Assignment –
Give the data again exactly, without its images.

Given records –
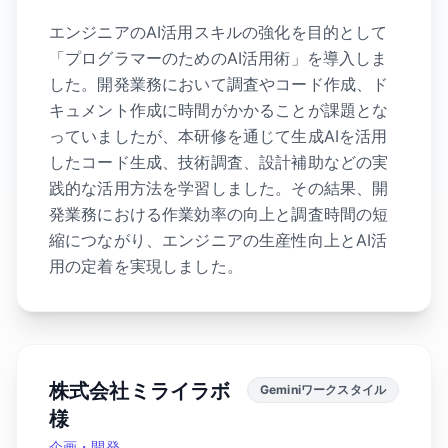
エンジニアのAI活用スキルの強化を目的として
「プログラマーのためのAI活用術」を導入しま
した。開発業務において調査やコード作成、ド
キュメント作成に時間がかかることが課題とな
っていましたが、本研修を通じて生成AIを活用
したコード生成、技術調査、設計補助などの実
践的な活用方法を学習しました。その結果、開
発業務における作業効率の向上と調査時間の短
縮につながり、エンジニアの生産性向上とAI活
用の定着を実現しました。
株式会社ミライラボ
Geminiワークスタイル
様
企画・開発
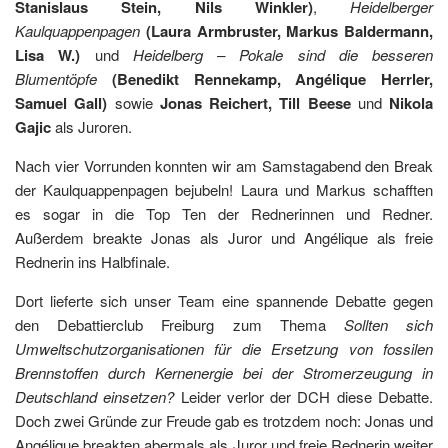
Stanislaus Stein, Nils Winkler)
,
Heidelberger
Kaulquappenpagen
(Laura Armbruster, Markus Baldermann,
Lisa W.)
und
Heidelberg – Pokale sind die besseren
Blumentöpfe
(Benedikt Rennekamp, Angélique Herrler,
Samuel Gall)
sowie
Jonas Reichert, Till Beese
und
Nikola
Gajic
als Juroren.
Nach vier Vorrunden konnten wir am Samstagabend den Break
der Kaulquappenpagen bejubeln! Laura und Markus schafften
es sogar in die Top Ten der Rednerinnen und Redner.
Außerdem breakte Jonas als Juror und Angélique als freie
Rednerin ins Halbfinale.
Dort lieferte sich unser Team eine spannende Debatte gegen
den Debattierclub Freiburg zum Thema
Sollten sich
Umweltschutzorganisationen für die Ersetzung von fossilen
Brennstoffen durch Kernenergie bei der Stromerzeugung in
Deutschland einsetzen?
Leider verlor der DCH diese Debatte.
Doch zwei Gründe zur Freude gab es trotzdem noch: Jonas und
Angélique breakten abermals als Juror und freie Rednerin weiter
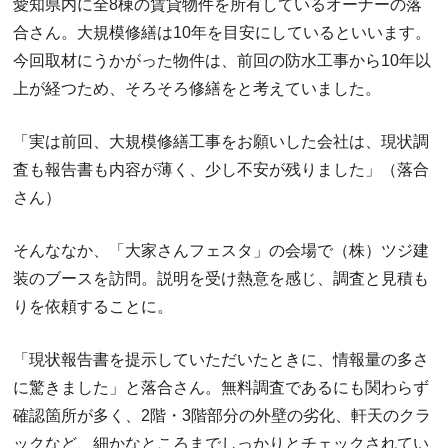
愛知県内に全8棟の賃貸物件を所有しているオーナーの落
合さん。大規模修繕は10年を目安にしているといいます。
今回取材にうかがった物件は、前回の防水工事から10年以
上が経つため、そろそろ修繕をと考えていました。
「実は前回、大規模修繕工事をお願いした会社は、現状調
査も報告書も内容が薄く、少し不安が残りました」（落合
さん）
そんななか、「大家さんフェスタ」の会場で（株）ツジ建
装のブースを訪問。説明を受け熱意を感じ、調査と見積も
りを依頼することに。
「現状報告書を提示していただいたときに、情報量の多さ
に驚きました」と落合さん。無料調査であるにも関わらず
確認箇所が多く、2階・3階部分の外壁の劣化、軒天のクラ
ックなど、細かなところまでしっかりとチェックされてい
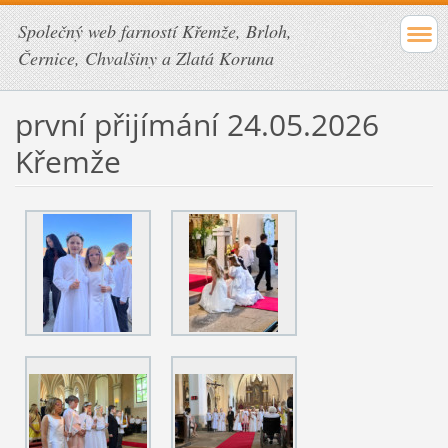
Společný web farností Křemže, Brloh,
Černice, Chvalšiny a Zlatá Koruna
první přijímání 24.05.2026
Křemže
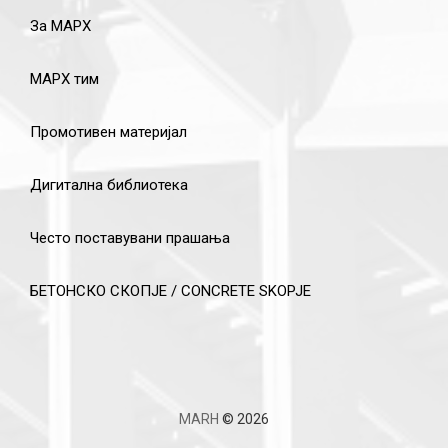
За МАРХ
МАРХ тим
Промотивен материјал
Дигитална библиотека
Често поставувани прашања
БЕТОНСКО СКОПЈЕ / CONCRETE SKOPJE
MARH
© 2026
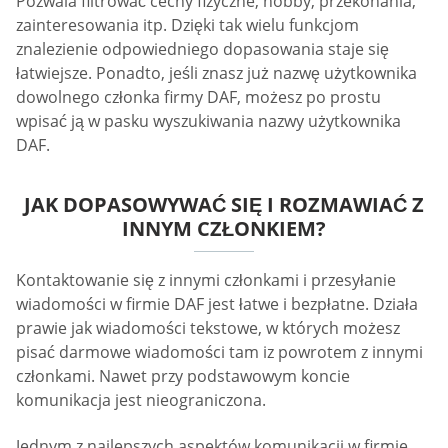
Pozwala filtrować cechy fizyczne, hobby, przekonania,
zainteresowania itp. Dzięki tak wielu funkcjom
znalezienie odpowiedniego dopasowania staje się
łatwiejsze. Ponadto, jeśli znasz już nazwę użytkownika
dowolnego członka firmy DAF, możesz po prostu
wpisać ją w pasku wyszukiwania nazwy użytkownika
DAF.
JAK DOPASOWYWAĆ SIĘ I ROZMAWIAĆ Z
INNYM CZŁONKIEM?
Kontaktowanie się z innymi członkami i przesyłanie
wiadomości w firmie DAF jest łatwe i bezpłatne. Działa
prawie jak wiadomości tekstowe, w których możesz
pisać darmowe wiadomości tam iz powrotem z innymi
członkami. Nawet przy podstawowym koncie
komunikacja jest nieograniczona.
Jednym z najlepszych aspektów komunikacji w firmie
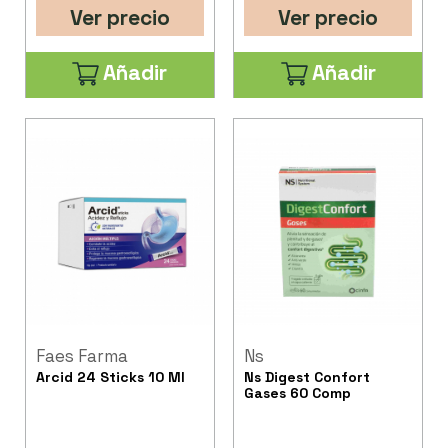
Ver precio
Ver precio
Añadir
Añadir
Faes Farma
Ns
Arcid 24 Sticks 10 Ml
Ns Digest Confort
Gases 60 Comp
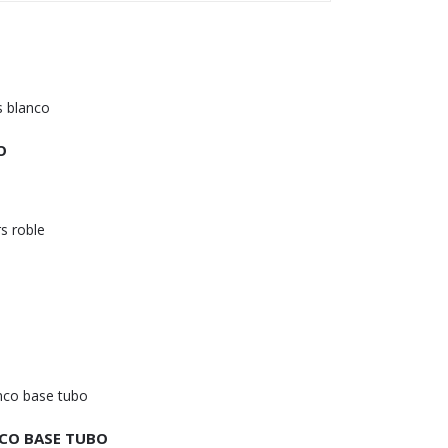
O
NCO BASE TUBO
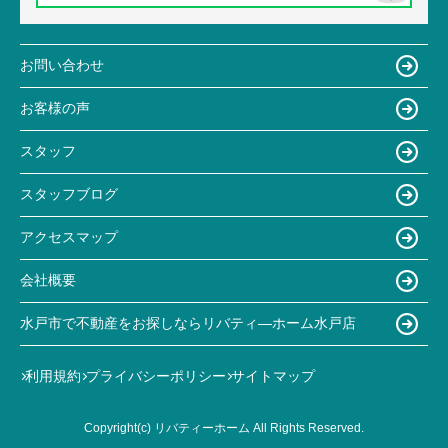
お問い合わせ
お客様の声
スタッフ
スタッフブログ
アクセスマップ
会社概要
水戸市で不動産をお探しならリバティ―ホーム水戸店
利用規約
プライバシーポリシー
サイトマップ
Copyright(c) リバティーホーム All Rights Reserved.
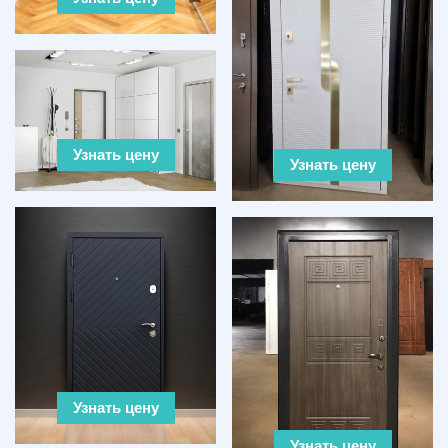
Узнать цену
Узнать цену
Узнать цену
Узнать цену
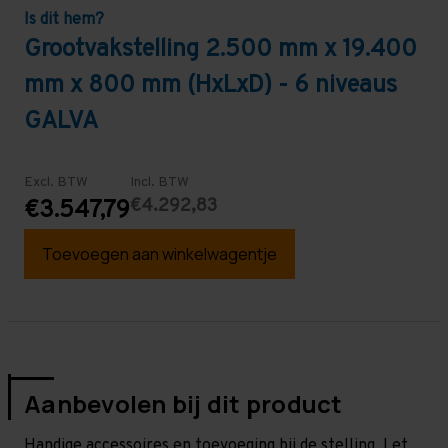
Is dit hem?
Grootvakstelling 2.500 mm x 19.400
mm x 800 mm (HxLxD) - 6 niveaus
GALVA
Excl. BTW
Incl. BTW
€4.292,83
€3.547,79
Toevoegen aan winkelwagentje
Aanbevolen bij dit product
Handige accessoires en toevoeging bij de stelling. Let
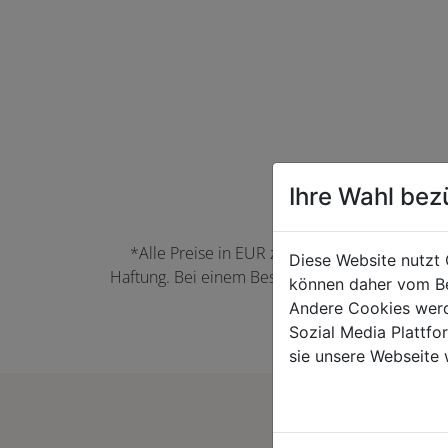
Ihre Wahl bez
*Alle Preise in EUR zzgl. der jeweils gülti
Diese Website nutzt 
Haftung. Bei einem Bestellwert unter 50,00 EU
können daher vom Be
können Farbabwei
Andere Cookies werd
Sozial Media Plattf
sie unsere Webseite 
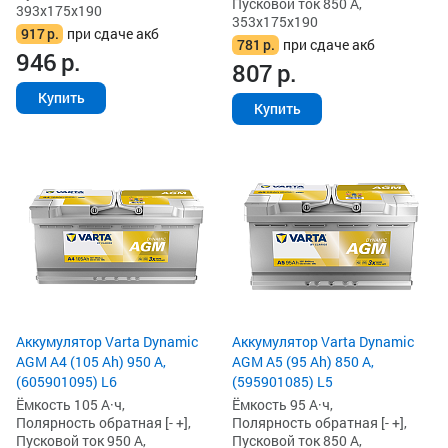
Пусковой ток 850 А,
393x175x190
353x175x190
917
р.
при сдаче акб
781
р.
при сдаче акб
946
р.
807
р.
Купить
Купить
Аккумулятор Varta Dynamic
Аккумулятор Varta Dynamic
AGM A4 (105 Ah) 950 А,
AGM A5 (95 Ah) 850 А,
(605901095) L6
(595901085) L5
Ёмкость 105 А·ч,
Ёмкость 95 А·ч,
Полярность обратная [- +],
Полярность обратная [- +],
Пусковой ток 950 А,
Пусковой ток 850 А,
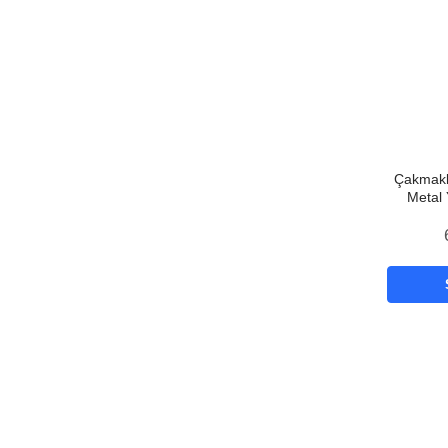
Çakmakl
Metal 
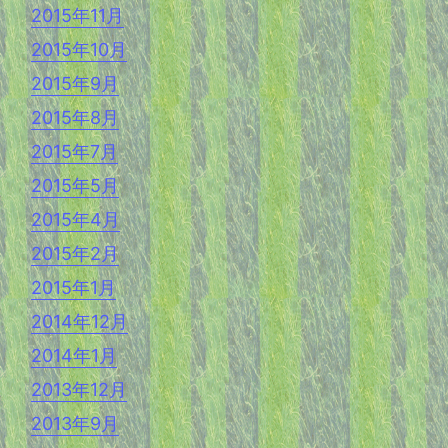
2015年11月
2015年10月
2015年9月
2015年8月
2015年7月
2015年5月
2015年4月
2015年2月
2015年1月
2014年12月
2014年1月
2013年12月
2013年9月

Solution to this task –
エンジニアのAI活用スキルの強化を目的として
「プログラマーのためのAI活用術」を導入しま
した。開発業務において調査やコード作成、ド
キュメント作成に時間がかかることが課題とな
っていましたが、本研修を通じて生成AIを活用
したコード生成、技術調査、設計補助などの実
践的な活用方法を学習しました。その結果、開
発業務における作業効率の向上と調査時間の短
縮につながり、エンジニアの生産性向上とAI活
用の定着を実現しました。
株式会社ミライラボ
Geminiワークスタイル
様
企画・開発
Stanislaus Stein, Nils Winkler)
,
Heidelberger
Kaulquappenpagen
(Laura Armbruster, Markus Baldermann,
Lisa W.)
und
Heidelberg – Pokale sind die besseren
Blumentöpfe
(Benedikt Rennekamp, Angélique Herrler,
Samuel Gall)
sowie
Jonas Reichert, Till Beese
und
Nikola
Gajic
als Juroren.
Nach vier Vorrunden konnten wir am Samstagabend den Break
der Kaulquappenpagen bejubeln! Laura und Markus schafften
es sogar in die Top Ten der Rednerinnen und Redner.
Außerdem breakte Jonas als Juror und Angélique als freie
Rednerin ins Halbfinale.
Dort lieferte sich unser Team eine spannende Debatte gegen
den Debattierclub Freiburg zum Thema
Sollten sich
Umweltschutzorganisationen für die Ersetzung von fossilen
Brennstoffen durch Kernenergie bei der Stromerzeugung in
Deutschland einsetzen?
Leider verlor der DCH diese Debatte.
Doch zwei Gründe zur Freude gab es trotzdem noch: Jonas und
Angélique breakten abermals als Juror und freie Rednerin weiter
愛知県内に全8棟の賃貸物件を所有しているオーナーの落
合さん。大規模修繕は10年を目安にしているといいます。
今回取材にうかがった物件は、前回の防水工事から10年以
上が経つため、そろそろ修繕をと考えていました。
「実は前回、大規模修繕工事をお願いした会社は、現状調
査も報告書も内容が薄く、少し不安が残りました」（落合
さん）
そんななか、「大家さんフェスタ」の会場で（株）ツジ建
装のブースを訪問。説明を受け熱意を感じ、調査と見積も
りを依頼することに。
「現状報告書を提示していただいたときに、情報量の多さ
に驚きました」と落合さん。無料調査であるにも関わらず
確認箇所が多く、2階・3階部分の外壁の劣化、軒天のクラ
ックなど、細かなところまでしっかりとチェックされてい
Společný web farností Křemže, Brloh,
Černice, Chvalšiny a Zlatá Koruna
první přijímání 24.05.2026
Křemže
За МАРХ
МАРХ тим
Промотивен материјал
Дигитална библиотека
Често поставувани прашања
БЕТОНСКО СКОПЈЕ / CONCRETE SKOPJE
MARH
© 2026
Pozwala filtrować cechy fizyczne, hobby, przekonania,
zainteresowania itp. Dzięki tak wielu funkcjom
znalezienie odpowiedniego dopasowania staje się
łatwiejsze. Ponadto, jeśli znasz już nazwę użytkownika
dowolnego członka firmy DAF, możesz po prostu
wpisać ją w pasku wyszukiwania nazwy użytkownika
DAF.
JAK DOPASOWYWAĆ SIĘ I ROZMAWIAĆ Z
INNYM CZŁONKIEM?
Kontaktowanie się z innymi członkami i przesyłanie
wiadomości w firmie DAF jest łatwe i bezpłatne. Działa
prawie jak wiadomości tekstowe, w których możesz
pisać darmowe wiadomości tam iz powrotem z innymi
członkami. Nawet przy podstawowym koncie
komunikacja jest nieograniczona.
Jednym z najlepszych aspektów komunikacji w firmie
Ver precio
Ver precio
Añadir
Añadir
Faes Farma
Ns
Arcid 24 Sticks 10 Ml
Ns Digest Confort
Gases 60 Comp
O
NCO BASE TUBO
お問い合わせ
お客様の声
スタッフ
スタッフブログ
アクセスマップ
会社概要
水戸市で不動産をお探しならリバティ―ホーム水戸店
利用規約
プライバシーポリシー
サイトマップ
Copyright(c) リバティーホーム All Rights Reserved.
Узнать цену
Узнать цену
Узнать цену
Узнать цену
Is dit hem?
Grootvakstelling 2.500 mm x 19.400
mm x 800 mm (HxLxD) - 6 niveaus
GALVA
Excl. BTW
Incl. BTW
€4.292,83
€3.547,79
Toevoegen aan winkelwagentje
Aanbevolen bij dit product
Handige accessoires en toevoeging bij de stelling. Let
Ihre Wahl bez
*Alle Preise in EUR zzgl. der jeweils gülti
Diese Website nutzt 
Haftung. Bei einem Bestellwert unter 50,00 EU
können daher vom Be
können Farbabwei
Andere Cookies werd
Sozial Media Plattf
sie unsere Webseite 
Пусковой ток 850 А,
393x175x190
353x175x190
917
р.
при сдаче акб
781
р.
при сдаче акб
946
р.
807
р.
Купить
Купить
Аккумулятор Varta Dynamic
Аккумулятор Varta Dynamic
AGM A4 (105 Ah) 950 А,
AGM A5 (95 Ah) 850 А,
(605901095) L6
(595901085) L5
Ёмкость 105 А·ч,
Ёмкость 95 А·ч,
Полярность обратная [- +],
Полярность обратная [- +],
Пусковой ток 950 А,
Пусковой ток 850 А,
Çakmakl
Metal 
2015年11月
2015年10月
2015年9月
2015年8月
2015年7月
2015年5月
2015年4月
2015年2月
2015年1月
2014年12月
2014年1月
2013年12月
2013年9月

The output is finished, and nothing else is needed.